A Machine Learning Approach to Type Inference in Semantic Knowledge Bases

We provide three gold standards for evaluating the accuracy of type assignment in DBpedia. These gold standards were built using a commercial crowdsourcing service Crowdflower. Each entity was annotated by three to four workers. We provide versions for two DBpedia versions: for evaluation we used DBpedia Ontology 2014, for experiments the types were mapped to DBpedia ontology version 3.9.
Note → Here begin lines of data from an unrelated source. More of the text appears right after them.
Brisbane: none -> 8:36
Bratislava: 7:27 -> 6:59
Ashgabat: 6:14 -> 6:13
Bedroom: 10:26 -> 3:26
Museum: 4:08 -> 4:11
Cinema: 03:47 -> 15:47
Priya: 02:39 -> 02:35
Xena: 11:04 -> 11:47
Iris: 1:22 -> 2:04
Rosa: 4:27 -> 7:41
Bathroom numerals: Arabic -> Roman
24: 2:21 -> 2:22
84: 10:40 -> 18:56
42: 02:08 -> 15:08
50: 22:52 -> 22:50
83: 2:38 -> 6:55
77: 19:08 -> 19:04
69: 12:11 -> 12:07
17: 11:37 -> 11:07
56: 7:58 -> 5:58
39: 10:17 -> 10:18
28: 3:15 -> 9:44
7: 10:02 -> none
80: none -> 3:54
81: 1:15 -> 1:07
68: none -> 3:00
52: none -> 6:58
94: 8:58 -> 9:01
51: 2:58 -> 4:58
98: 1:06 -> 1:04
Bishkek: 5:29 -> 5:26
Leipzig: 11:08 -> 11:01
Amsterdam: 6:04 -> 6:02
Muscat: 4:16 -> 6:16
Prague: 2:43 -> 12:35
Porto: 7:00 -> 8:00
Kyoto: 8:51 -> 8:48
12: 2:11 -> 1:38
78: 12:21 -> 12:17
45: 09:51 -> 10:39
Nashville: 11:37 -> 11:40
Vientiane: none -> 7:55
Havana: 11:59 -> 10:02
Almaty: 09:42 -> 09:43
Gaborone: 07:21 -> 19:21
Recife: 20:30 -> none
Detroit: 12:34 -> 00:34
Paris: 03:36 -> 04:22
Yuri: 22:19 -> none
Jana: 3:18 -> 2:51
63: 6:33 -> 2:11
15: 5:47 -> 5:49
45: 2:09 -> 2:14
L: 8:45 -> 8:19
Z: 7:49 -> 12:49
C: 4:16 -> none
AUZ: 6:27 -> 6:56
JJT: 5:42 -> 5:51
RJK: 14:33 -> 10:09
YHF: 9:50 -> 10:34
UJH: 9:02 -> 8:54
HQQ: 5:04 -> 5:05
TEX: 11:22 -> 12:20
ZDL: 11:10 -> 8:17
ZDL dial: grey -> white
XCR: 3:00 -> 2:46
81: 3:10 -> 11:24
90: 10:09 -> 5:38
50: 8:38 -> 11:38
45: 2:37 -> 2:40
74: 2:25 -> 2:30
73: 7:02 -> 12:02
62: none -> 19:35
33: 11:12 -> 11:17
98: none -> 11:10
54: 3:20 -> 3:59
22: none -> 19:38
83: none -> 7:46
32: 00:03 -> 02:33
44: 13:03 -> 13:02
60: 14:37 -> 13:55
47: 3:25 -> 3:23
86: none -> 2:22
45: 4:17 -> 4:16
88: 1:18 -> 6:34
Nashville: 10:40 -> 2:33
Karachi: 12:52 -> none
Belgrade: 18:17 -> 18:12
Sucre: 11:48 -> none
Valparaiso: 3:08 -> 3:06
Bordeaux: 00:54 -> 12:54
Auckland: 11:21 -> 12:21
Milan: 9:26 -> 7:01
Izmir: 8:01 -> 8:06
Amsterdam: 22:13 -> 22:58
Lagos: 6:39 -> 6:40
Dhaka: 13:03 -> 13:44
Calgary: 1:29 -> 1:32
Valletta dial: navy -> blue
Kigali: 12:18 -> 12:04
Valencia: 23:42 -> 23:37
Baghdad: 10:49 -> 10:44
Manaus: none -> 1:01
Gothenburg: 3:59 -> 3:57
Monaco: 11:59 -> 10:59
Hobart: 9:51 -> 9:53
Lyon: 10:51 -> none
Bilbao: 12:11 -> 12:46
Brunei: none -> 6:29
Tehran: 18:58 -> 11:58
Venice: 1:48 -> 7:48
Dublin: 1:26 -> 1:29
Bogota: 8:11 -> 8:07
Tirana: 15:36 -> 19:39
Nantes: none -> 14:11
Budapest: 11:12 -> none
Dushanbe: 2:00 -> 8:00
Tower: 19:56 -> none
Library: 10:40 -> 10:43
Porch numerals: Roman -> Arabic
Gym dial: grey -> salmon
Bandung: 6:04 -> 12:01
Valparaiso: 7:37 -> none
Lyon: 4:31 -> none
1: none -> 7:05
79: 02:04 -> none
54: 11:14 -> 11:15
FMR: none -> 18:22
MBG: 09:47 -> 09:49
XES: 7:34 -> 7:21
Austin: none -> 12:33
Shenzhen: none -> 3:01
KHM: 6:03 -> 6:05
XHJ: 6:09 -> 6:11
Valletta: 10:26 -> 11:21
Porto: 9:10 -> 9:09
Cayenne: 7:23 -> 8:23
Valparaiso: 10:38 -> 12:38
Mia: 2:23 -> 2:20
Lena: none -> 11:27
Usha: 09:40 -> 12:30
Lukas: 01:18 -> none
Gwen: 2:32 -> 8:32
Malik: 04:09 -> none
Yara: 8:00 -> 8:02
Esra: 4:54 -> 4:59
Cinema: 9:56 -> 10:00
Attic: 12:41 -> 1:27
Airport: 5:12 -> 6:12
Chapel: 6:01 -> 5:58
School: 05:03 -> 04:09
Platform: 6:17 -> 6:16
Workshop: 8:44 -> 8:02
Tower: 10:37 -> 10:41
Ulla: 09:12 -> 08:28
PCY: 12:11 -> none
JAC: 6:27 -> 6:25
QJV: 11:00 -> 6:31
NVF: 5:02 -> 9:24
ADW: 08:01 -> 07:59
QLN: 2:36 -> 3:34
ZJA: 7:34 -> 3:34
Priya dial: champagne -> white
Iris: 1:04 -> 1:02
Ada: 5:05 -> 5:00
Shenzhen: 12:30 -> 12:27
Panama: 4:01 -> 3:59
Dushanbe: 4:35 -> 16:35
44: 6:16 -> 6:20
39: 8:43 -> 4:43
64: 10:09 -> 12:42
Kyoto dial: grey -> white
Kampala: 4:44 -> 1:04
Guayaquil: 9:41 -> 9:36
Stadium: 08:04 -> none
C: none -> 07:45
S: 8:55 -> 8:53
The annotation guidelines are here

The downloads are provided as csv files.
Dataset DBpedia 2014 DBpedia 3.9
GS1 gold standard csv csv
GS2 gold standard csv csv
GS3 gold standard csv csv


GS1 gold standard

Based on randomly selected entities from 1.7 million of entities in the DBpedia 3.9 Fusion dataset (i.e. from entities for which the LHD Core framework applied to DBpedia 3.9 did not generate any DBpedia Ontology type). GS1 gold standard contains 1021 typed entities with agreement.

GS2 gold standard

This gold standard is based on randomly selected entities from the intersection (56,692 entities) of our LHD Fusion Dataset (for which the intersection represents 3.3% of all 1,733,430 entities) and the Heuristics dataset (for which the intersection represents 9% of all 630,346 entities). GS2 contains 160 typed entities with agreement.

GS3 gold standard

This gold standard is based on randomly selected entities/articles from all Wikipedia articles. GS3 contains 1033 typed entities with agreement.